- **Work order**: For the records below, output every line from the one holding "sú aj odborné" through the final line, unaltered, and no other lines.
Information shown Start Marker
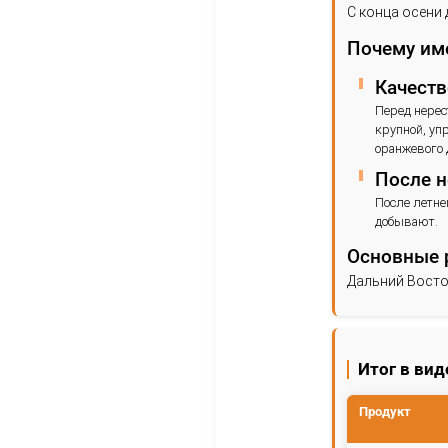
В
З
с
С
т
П
С
П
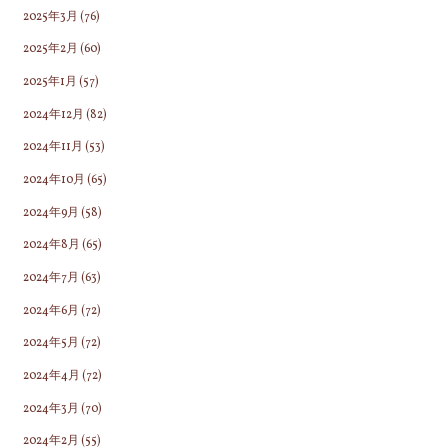
2025年3月
(76)
2025年2月
(60)
2025年1月
(57)
2024年12月
(82)
2024年11月
(53)
2024年10月
(65)
2024年9月
(58)
2024年8月
(65)
2024年7月
(63)
2024年6月
(72)
2024年5月
(72)
2024年4月
(72)
2024年3月
(70)
2024年2月
(55)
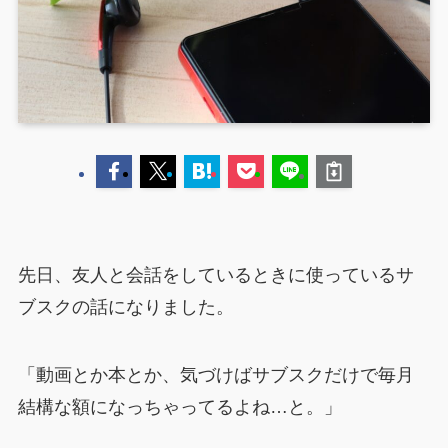
先日、友人と会話をしているときに使っているサ
ブスクの話になりました。
「動画とか本とか、気づけばサブスクだけで毎月
結構な額になっちゃってるよね…と。」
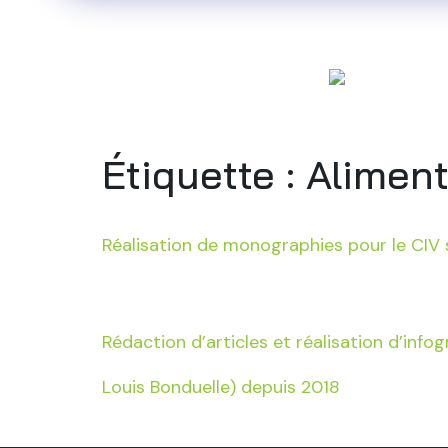
Accueil
Qu
Étiquette :
Aliment
Réalisation de monographies pour le CIV 
Rédaction d’articles et réalisation d’info
Louis Bonduelle) depuis 2018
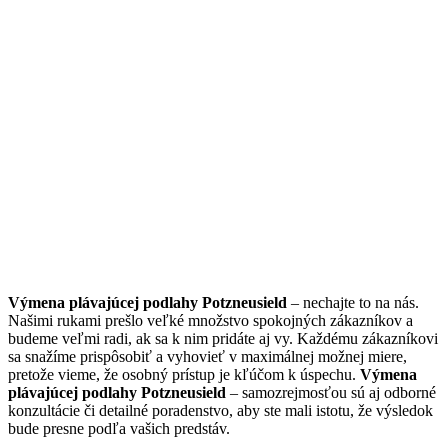
Výmena plávajúcej podlahy Potzneusield
– nechajte to na nás.
Našimi rukami prešlo veľké množstvo spokojných zákazníkov a
budeme veľmi radi, ak sa k nim pridáte aj vy. Každému zákazníkovi
sa snažíme prispôsobiť a vyhovieť v maximálnej možnej miere,
pretože vieme, že osobný prístup je kľúčom k úspechu.
Výmena
plávajúcej podlahy Potzneusield
– samozrejmosťou sú aj odborné
konzultácie či detailné poradenstvo, aby ste mali istotu, že výsledok
bude presne podľa vašich predstáv.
Information shown End Marker
- **Response area**:
– samozrejmosťou sú aj odborné
konzultácie či detailné poradenstvo, aby ste mali istotu, že výsledok
bude presne podľa vašich predstáv.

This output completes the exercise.